Amazon sees a legal claim in the amount of 140 million
Leigh Day law firm files a lawsuit against the company saying it has falsely classified drivers as self-employed and denied them vacation pay and the national minimum wage.
If successful, at least 3,000 drivers could be eligible for compensation of around £ 10,500 each, Leigh Day said. That would translate into a £ 140 million bill for Amazon.
Leigh Day argues that drivers have these rights because of the way Amazon tells them how to work. For example, an app provides drivers with estimated travel times between deliveries that they have to adhere to.
Neither can you bring parcels back to the depot, so at the end of the day you have to use additional fuel for the redelivery.
That, combined with fees for truck rental, fuel and insurance, can bring them “very little” income, Leigh Day said.
Kate Robinson of Leigh Day said: “Amazon is short of drivers to make deliveries on their behalf. This is nefarious behavior by a company that makes billions of pounds a year.
“Drivers who deliver for Amazon have to work fixed shifts and book vacations, but Amazon claims to be self-employed.”
It is the most recent legal battle to assert the rights of gig economy workers. After a Supreme Court ruling earlier this year, Uber began paying compensation to thousands of drivers it had mistakenly classified as independent contractors.

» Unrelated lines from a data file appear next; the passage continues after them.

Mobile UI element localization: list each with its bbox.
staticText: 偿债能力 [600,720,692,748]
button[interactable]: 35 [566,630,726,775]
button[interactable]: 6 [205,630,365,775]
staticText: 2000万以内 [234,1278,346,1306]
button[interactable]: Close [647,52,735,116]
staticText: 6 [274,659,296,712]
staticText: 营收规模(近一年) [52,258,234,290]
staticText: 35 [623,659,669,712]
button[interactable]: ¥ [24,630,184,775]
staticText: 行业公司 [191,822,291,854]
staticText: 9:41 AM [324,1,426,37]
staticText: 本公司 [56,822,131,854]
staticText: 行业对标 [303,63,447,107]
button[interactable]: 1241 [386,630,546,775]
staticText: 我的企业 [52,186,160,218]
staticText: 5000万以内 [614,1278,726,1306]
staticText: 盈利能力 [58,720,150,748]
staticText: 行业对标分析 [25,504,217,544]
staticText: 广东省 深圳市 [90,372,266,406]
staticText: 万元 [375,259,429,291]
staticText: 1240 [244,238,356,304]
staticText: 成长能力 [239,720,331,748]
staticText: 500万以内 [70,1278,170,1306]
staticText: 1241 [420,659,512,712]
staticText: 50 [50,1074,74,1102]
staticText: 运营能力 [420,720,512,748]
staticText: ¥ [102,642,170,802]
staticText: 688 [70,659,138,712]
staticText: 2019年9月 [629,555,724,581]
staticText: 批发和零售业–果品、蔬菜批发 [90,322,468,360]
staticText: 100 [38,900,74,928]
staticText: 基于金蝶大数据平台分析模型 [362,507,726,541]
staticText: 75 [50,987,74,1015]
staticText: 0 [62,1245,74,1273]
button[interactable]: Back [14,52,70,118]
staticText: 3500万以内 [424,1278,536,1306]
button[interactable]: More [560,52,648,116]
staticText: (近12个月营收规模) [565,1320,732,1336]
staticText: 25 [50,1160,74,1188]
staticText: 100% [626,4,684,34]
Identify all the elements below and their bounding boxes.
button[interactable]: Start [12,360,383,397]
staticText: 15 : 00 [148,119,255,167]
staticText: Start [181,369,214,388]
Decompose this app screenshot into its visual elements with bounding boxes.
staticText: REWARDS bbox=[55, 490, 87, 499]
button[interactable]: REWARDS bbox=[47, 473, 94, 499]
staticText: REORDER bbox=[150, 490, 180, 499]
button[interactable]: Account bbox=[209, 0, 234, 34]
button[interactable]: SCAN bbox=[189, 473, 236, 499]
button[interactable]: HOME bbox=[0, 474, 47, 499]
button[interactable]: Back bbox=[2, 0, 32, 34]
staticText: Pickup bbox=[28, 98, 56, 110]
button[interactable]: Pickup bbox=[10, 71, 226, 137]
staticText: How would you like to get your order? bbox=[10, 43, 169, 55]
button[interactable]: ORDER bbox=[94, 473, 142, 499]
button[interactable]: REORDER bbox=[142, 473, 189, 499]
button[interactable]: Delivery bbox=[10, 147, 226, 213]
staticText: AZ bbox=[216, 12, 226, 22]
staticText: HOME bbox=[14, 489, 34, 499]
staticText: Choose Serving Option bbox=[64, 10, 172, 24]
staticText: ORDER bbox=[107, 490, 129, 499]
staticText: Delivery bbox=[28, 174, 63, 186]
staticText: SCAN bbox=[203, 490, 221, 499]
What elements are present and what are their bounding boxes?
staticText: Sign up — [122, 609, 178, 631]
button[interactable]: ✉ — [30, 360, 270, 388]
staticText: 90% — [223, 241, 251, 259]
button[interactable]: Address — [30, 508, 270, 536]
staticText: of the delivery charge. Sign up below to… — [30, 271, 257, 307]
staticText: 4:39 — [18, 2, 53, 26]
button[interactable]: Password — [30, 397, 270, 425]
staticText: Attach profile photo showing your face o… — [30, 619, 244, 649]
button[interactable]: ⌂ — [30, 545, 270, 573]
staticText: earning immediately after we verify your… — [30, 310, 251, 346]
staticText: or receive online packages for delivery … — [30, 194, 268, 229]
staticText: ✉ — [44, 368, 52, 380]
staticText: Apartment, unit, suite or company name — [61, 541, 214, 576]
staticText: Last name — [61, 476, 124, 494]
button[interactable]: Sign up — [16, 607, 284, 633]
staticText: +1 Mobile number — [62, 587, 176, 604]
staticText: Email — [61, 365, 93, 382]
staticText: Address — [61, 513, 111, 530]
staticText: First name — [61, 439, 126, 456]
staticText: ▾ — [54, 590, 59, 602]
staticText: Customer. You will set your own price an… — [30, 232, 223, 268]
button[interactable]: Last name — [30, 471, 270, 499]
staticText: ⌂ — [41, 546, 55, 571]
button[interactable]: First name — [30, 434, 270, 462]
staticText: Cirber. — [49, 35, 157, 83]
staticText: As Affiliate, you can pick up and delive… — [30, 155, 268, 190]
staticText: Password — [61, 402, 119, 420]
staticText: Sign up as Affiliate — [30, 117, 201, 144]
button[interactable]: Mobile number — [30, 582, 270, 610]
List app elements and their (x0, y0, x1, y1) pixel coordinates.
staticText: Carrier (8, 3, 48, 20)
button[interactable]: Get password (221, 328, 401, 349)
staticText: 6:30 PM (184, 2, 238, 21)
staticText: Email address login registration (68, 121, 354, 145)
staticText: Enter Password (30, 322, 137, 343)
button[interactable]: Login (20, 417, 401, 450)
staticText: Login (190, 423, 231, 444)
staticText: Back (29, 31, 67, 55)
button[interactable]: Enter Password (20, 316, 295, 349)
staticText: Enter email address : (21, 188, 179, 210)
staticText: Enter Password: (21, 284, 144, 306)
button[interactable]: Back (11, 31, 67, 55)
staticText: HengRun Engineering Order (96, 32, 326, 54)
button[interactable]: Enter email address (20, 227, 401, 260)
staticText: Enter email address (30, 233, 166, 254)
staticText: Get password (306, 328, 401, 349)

Addison Lee taxi drivers are also standing for payouts after the appeals court upheld a ruling that from the time they signed up as ready to take passengers to the time they check out, Be entitled to the minimum wage.
Leigh Day is currently representing two drivers and is looking for more to join the lawsuit. At least 31 drivers contacted the company on Wednesday, a spokesman said The independent one.
Drivers told Leigh Day that an app gives them estimated times between deliveries that they must meet and that they cannot bring packages back to the depot, so they will have to use extra fuel for re-delivery at the end of the day.
Combined with fees for van rental, fuel, and insurance, this can result in meager revenues, the law firm said.
Amazon denied many of the claims, arguing that drivers are paid at least £ 120 a day and are compensated for their fuel costs, are not contacted directly by Amazon, and have the option of whether or not to follow the suggested route on their app. which provides estimated times for journeys.
“We are very proud of the drivers who work with our partners across the country and give our customers what they want, when they want and wherever they are,” said an Amazon spokesman.
“We are committed to ensuring that these drivers are fairly rewarded and treated with respect by the delivery companies they work with, which is reflected in the positive feedback we hear from drivers every day.”